The Oracle NoSQL Database is a compliment to the Oracle Database. These days, there are new types of data and new workloads being serviced by database technologies, so its becoming more of a "right tool for the job" database landscape.
When the types of data in the application are frequently changing ( agile production apps ) or are semi-structured ( read nested ) and at the same time you have a lot of that data and it requires fairly simple low latency access to it ( e.g. get by key or get a bunch in a key range ), then that is the kind of workload that fits with the Oracle NoSQL Database. Because the data and its access is pretty simple, it is easy to replicate and spread around on lots of machines so it can be scaled out to handle a very large number of users and data.
Hadoop on the other hand, is largely for processing unstructured data that is extremely large in volume. Things like web log records that are looking a each and every click on a web site. All those log events get dumped into a special file system (HDFS) and then Hadoop's MapReduce framework can grab big chunks of that data ( in parallel ) and scan through it all and filter and transform it into something more suited for one of the other database technologies. So, more often than not, Hadoop is used along with either a NoSQL or a Relational database. When Hadoop runs, it is a batch processes that literally touches every piece of data in all the files targeted by the MapReduce operation. So, it is slow in some respects, though when you consider it can do this on a Petabyte of data, for this kind of workload it is in relative terms "fast'.

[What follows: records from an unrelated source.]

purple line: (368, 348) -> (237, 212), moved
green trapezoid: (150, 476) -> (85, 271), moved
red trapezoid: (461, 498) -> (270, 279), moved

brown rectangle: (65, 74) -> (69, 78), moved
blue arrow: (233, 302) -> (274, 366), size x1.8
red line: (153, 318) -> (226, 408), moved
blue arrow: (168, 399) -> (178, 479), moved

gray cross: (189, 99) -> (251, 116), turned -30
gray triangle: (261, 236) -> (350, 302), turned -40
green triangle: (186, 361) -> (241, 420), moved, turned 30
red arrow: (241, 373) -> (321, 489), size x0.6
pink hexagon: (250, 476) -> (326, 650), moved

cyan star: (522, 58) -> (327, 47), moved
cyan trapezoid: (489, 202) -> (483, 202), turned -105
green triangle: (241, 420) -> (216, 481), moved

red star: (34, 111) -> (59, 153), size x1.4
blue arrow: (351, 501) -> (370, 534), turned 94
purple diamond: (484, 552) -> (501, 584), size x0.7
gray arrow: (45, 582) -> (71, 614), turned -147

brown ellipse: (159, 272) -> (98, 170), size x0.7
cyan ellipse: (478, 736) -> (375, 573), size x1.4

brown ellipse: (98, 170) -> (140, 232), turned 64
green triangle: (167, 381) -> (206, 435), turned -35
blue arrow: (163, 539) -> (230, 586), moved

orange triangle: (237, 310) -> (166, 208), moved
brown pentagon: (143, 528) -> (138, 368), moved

The Oracle Database is pretty well understood, well suited for complex access of data in a well defined schema using SQL where JOINs are a fundamental aspect of the data access. The various flavors allow you to run from basic small server installs to higher end multi core servers and even high end engineered systems when more data or speed is required and then also to things like RAC when high availability and scale up comes into play.
More likely than not, all of these technologies will come to play in the data management space. If you are a database guy, getting to know about them is a good thing, so I would recommend reading some documentation and getting aware of the different terminology and architecture. Then when a project comes along you will be familiar with the discussions that will happen.